Hailing from Stockholm Sweden, Știu Nu Știu follows 2019’s Sick Sad Love with New Sun, their first album to be released on Heavy Psych Sounds. New Sun is 48 minutes of psych-fuelled post-punk where, in the band’s own words, ‘noise needs to give way to structure and focus’. A quite fitting description as noisy guitar and synth layers seem to complete the sound and the forceful rhythms created by tight drums and bass patterns.

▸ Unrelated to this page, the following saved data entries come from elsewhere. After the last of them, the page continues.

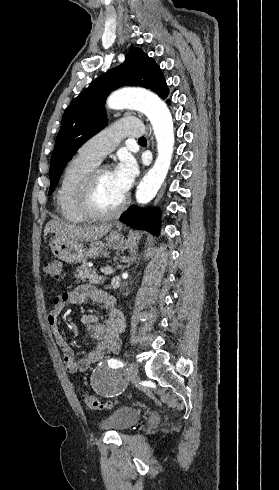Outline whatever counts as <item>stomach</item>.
Wrapping results in <instances>:
<instances>
[{"label":"stomach","mask_w":279,"mask_h":490,"mask_svg":"<svg viewBox=\"0 0 279 490\" xmlns=\"http://www.w3.org/2000/svg\"><path fill=\"white\" fill-rule=\"evenodd\" d=\"M114 226L117 230H109L108 236L105 234L106 244L94 246V242H92L87 250L80 242H72L68 238L54 236L53 240L49 242L51 252L55 258L67 262V264H80V262H86L87 258H99V256L107 258L108 250H120L124 242L123 236L119 234L120 228L122 230V224H114Z\"/></svg>","instance_id":"stomach-1"}]
</instances>
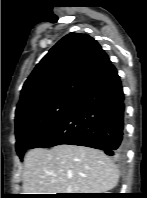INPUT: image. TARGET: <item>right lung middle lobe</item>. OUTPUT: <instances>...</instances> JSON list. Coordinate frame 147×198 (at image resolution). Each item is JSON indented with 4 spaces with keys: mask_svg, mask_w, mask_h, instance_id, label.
<instances>
[{
    "mask_svg": "<svg viewBox=\"0 0 147 198\" xmlns=\"http://www.w3.org/2000/svg\"><path fill=\"white\" fill-rule=\"evenodd\" d=\"M75 100H56L40 105L15 119L16 151L20 159L27 149L47 134L72 108Z\"/></svg>",
    "mask_w": 147,
    "mask_h": 198,
    "instance_id": "1",
    "label": "right lung middle lobe"
}]
</instances>
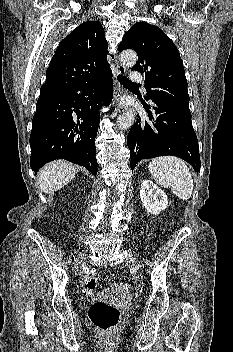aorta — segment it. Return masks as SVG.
Masks as SVG:
<instances>
[{
    "label": "aorta",
    "mask_w": 233,
    "mask_h": 352,
    "mask_svg": "<svg viewBox=\"0 0 233 352\" xmlns=\"http://www.w3.org/2000/svg\"><path fill=\"white\" fill-rule=\"evenodd\" d=\"M137 54L134 51L128 50L121 53L120 60L126 66H133L137 62ZM135 122V114L133 112H125L117 119L119 129H128Z\"/></svg>",
    "instance_id": "obj_1"
}]
</instances>
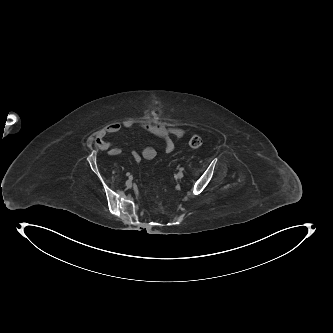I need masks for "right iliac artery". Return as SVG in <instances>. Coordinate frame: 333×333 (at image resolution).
Listing matches in <instances>:
<instances>
[{"instance_id": "right-iliac-artery-1", "label": "right iliac artery", "mask_w": 333, "mask_h": 333, "mask_svg": "<svg viewBox=\"0 0 333 333\" xmlns=\"http://www.w3.org/2000/svg\"><path fill=\"white\" fill-rule=\"evenodd\" d=\"M126 175H127L128 177H131V173H127Z\"/></svg>"}]
</instances>
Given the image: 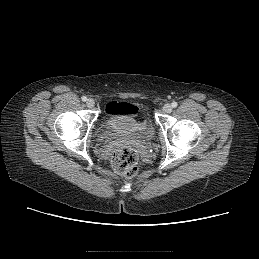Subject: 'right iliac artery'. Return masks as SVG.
Segmentation results:
<instances>
[{
    "label": "right iliac artery",
    "mask_w": 259,
    "mask_h": 259,
    "mask_svg": "<svg viewBox=\"0 0 259 259\" xmlns=\"http://www.w3.org/2000/svg\"><path fill=\"white\" fill-rule=\"evenodd\" d=\"M81 99H82V101L85 102V101L87 100V97H86V96H83Z\"/></svg>",
    "instance_id": "1"
}]
</instances>
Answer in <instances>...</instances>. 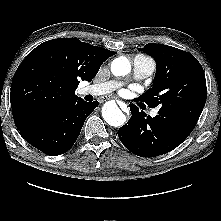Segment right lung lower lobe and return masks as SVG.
<instances>
[{"mask_svg":"<svg viewBox=\"0 0 221 221\" xmlns=\"http://www.w3.org/2000/svg\"><path fill=\"white\" fill-rule=\"evenodd\" d=\"M98 102L80 99L69 106L37 116L21 127L24 139L45 154L56 156L67 152L77 140L86 118Z\"/></svg>","mask_w":221,"mask_h":221,"instance_id":"98d812e1","label":"right lung lower lobe"}]
</instances>
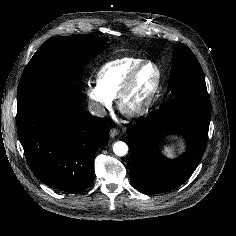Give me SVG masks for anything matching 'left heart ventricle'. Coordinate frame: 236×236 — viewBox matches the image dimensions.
Instances as JSON below:
<instances>
[{
  "instance_id": "obj_1",
  "label": "left heart ventricle",
  "mask_w": 236,
  "mask_h": 236,
  "mask_svg": "<svg viewBox=\"0 0 236 236\" xmlns=\"http://www.w3.org/2000/svg\"><path fill=\"white\" fill-rule=\"evenodd\" d=\"M157 81V71L153 66L143 68L135 79L133 87L125 99L124 109L133 111L148 99Z\"/></svg>"
}]
</instances>
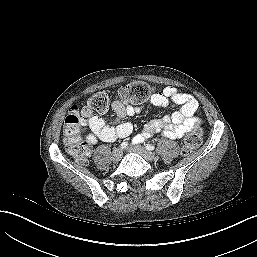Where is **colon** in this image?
<instances>
[{"instance_id": "1", "label": "colon", "mask_w": 257, "mask_h": 257, "mask_svg": "<svg viewBox=\"0 0 257 257\" xmlns=\"http://www.w3.org/2000/svg\"><path fill=\"white\" fill-rule=\"evenodd\" d=\"M153 95L151 85L135 81L120 88L119 98L122 102L141 103ZM110 105V95L106 90H98L92 94L86 103V109L91 112L104 114ZM82 115L76 106L72 107L64 123L65 145L68 153L78 162H85L89 156L87 144L81 137ZM202 142V128L195 126L185 137L182 145V153L190 154L200 146Z\"/></svg>"}]
</instances>
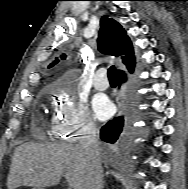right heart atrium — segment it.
Here are the masks:
<instances>
[{"instance_id": "obj_1", "label": "right heart atrium", "mask_w": 188, "mask_h": 189, "mask_svg": "<svg viewBox=\"0 0 188 189\" xmlns=\"http://www.w3.org/2000/svg\"><path fill=\"white\" fill-rule=\"evenodd\" d=\"M56 100L52 120V130L56 136L74 142L95 132V120L84 102L66 90L59 91Z\"/></svg>"}]
</instances>
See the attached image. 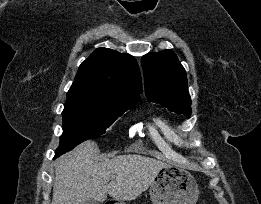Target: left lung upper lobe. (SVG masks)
Wrapping results in <instances>:
<instances>
[{
  "instance_id": "obj_1",
  "label": "left lung upper lobe",
  "mask_w": 261,
  "mask_h": 204,
  "mask_svg": "<svg viewBox=\"0 0 261 204\" xmlns=\"http://www.w3.org/2000/svg\"><path fill=\"white\" fill-rule=\"evenodd\" d=\"M145 94L152 102L177 114L191 115L186 71L172 50L148 53L141 58Z\"/></svg>"
}]
</instances>
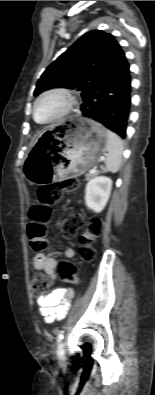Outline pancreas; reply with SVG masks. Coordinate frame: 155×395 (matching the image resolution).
Masks as SVG:
<instances>
[{
  "instance_id": "pancreas-1",
  "label": "pancreas",
  "mask_w": 155,
  "mask_h": 395,
  "mask_svg": "<svg viewBox=\"0 0 155 395\" xmlns=\"http://www.w3.org/2000/svg\"><path fill=\"white\" fill-rule=\"evenodd\" d=\"M94 176H95V174H91V173L86 174V178H87V179H90V178H92V177H94Z\"/></svg>"
}]
</instances>
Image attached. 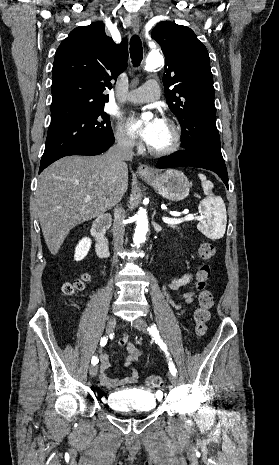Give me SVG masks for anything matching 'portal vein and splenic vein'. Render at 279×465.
I'll return each mask as SVG.
<instances>
[{"instance_id": "obj_1", "label": "portal vein and splenic vein", "mask_w": 279, "mask_h": 465, "mask_svg": "<svg viewBox=\"0 0 279 465\" xmlns=\"http://www.w3.org/2000/svg\"><path fill=\"white\" fill-rule=\"evenodd\" d=\"M91 199H92L91 195H86L85 196L86 201H89ZM196 219L199 220V219H202V217L201 216H194L193 214H187L183 218H169V217H163L162 218L163 222H165L167 224H170V225L180 224L182 222L192 221V220H196Z\"/></svg>"}]
</instances>
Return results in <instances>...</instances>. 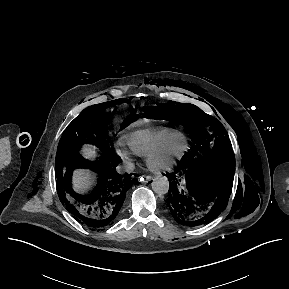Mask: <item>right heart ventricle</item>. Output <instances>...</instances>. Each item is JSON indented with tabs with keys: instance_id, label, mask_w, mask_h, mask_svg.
<instances>
[{
	"instance_id": "obj_1",
	"label": "right heart ventricle",
	"mask_w": 289,
	"mask_h": 289,
	"mask_svg": "<svg viewBox=\"0 0 289 289\" xmlns=\"http://www.w3.org/2000/svg\"><path fill=\"white\" fill-rule=\"evenodd\" d=\"M177 133L179 131L169 127L145 128L126 135L123 142L132 153L144 157Z\"/></svg>"
}]
</instances>
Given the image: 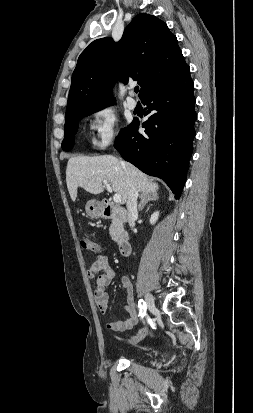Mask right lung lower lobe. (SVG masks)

The sounds on New Sun are gloomy and certainly psych-fuelled with droning basslines and tight drum patterns being the only constant, while noisy guitars and synths fill the gaps in between. The opening track Styx pictures this right from the beginning with repetitive and hypnotic drum and bass patterns being the driving force. A solid opening track that’s also full of contrast, thanks to the guitars and synths. Going from a tight and accentuated riff, to a fuzzy and noisy outburst towards the end, Știu Nu Știu really encapsulates the gloomy atmosphere for the rest of the album.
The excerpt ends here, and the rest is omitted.